2. Variables and Data Types#

Open In Colab

2.1. Overview#

This lecture introduces the fundamental concepts of variables and data types in Python, focusing on their applications within geospatial programming. Understanding these basics is essential for working with geospatial data, as variables allow you to store and manipulate information, while data types define the kind of operations you can perform on this information. This lecture will guide you through variable assignment, naming conventions, and the various data types available in Python, providing practical examples relevant to GIS.

2.2. Learning Objectives#

By the end of this lecture, you should be able to:

  • Define and use variables in Python, adhering to best practices for naming and assignment.
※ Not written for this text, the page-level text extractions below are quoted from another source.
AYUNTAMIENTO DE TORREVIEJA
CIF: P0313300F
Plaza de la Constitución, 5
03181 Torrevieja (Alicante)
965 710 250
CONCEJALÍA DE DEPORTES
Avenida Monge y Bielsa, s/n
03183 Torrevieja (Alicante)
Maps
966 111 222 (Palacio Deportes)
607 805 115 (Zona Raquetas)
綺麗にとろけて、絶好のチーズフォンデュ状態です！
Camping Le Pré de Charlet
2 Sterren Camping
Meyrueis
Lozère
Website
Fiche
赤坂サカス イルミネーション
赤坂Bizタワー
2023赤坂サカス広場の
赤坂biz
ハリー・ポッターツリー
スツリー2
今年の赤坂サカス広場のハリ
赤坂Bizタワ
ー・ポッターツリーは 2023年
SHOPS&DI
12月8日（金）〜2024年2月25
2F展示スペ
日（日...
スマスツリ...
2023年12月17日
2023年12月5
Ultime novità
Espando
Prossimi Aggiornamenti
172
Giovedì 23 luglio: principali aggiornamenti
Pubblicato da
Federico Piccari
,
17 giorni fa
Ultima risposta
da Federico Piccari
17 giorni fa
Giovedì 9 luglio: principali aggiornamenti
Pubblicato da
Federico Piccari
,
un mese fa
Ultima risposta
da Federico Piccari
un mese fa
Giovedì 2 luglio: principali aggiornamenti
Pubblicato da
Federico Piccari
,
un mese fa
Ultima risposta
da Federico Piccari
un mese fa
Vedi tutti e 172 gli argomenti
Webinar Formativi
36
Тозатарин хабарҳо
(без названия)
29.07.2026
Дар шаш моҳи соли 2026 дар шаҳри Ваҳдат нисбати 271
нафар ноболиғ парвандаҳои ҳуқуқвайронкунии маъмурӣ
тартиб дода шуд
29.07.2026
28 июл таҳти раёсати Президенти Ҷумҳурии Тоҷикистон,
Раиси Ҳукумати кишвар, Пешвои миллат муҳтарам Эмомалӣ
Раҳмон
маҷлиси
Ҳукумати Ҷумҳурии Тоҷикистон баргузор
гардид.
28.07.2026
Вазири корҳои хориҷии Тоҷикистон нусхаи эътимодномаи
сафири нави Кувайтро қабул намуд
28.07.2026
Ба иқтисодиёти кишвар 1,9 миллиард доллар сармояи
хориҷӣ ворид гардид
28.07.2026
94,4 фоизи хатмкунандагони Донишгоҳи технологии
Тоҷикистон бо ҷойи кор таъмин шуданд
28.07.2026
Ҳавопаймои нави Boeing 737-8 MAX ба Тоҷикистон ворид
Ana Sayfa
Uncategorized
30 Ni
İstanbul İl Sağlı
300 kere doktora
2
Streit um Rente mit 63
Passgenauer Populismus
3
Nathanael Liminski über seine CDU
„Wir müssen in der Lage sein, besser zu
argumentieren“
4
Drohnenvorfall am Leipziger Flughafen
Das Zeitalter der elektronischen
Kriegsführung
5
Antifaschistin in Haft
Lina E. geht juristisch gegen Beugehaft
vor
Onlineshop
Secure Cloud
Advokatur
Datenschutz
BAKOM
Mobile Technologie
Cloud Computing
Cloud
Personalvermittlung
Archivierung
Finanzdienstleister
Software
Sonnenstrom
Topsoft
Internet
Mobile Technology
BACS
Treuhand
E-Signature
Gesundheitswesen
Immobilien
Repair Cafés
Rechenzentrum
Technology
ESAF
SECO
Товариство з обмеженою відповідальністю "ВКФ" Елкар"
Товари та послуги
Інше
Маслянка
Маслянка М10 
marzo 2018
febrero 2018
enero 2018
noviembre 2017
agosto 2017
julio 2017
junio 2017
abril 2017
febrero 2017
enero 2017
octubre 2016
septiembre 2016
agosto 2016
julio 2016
  • Identify and utilize various Python data types, including integers, floats, strings, booleans, lists, and dictionaries.

  • Understand how data types are used in the context of geospatial data, such as coordinates and attribute information.

  • Perform basic operations and manipulations on different data types, reinforcing your understanding of their practical applications in geospatial programming.

  • Apply the concepts of variables and data types to real-world geospatial problems, such as calculating centroids and managing attribute data.

2.3. Variables in Python#

In Python, a variable is a symbolic name that is a reference or pointer to an object. Once an object is assigned to a variable, you can refer to that object by the variable name.

Let’s start by creating a simple variable that represents the number of spatial points in a dataset.

num_points = 120

This variable num_points now holds the integer value 120, which we can use in our calculations or logic.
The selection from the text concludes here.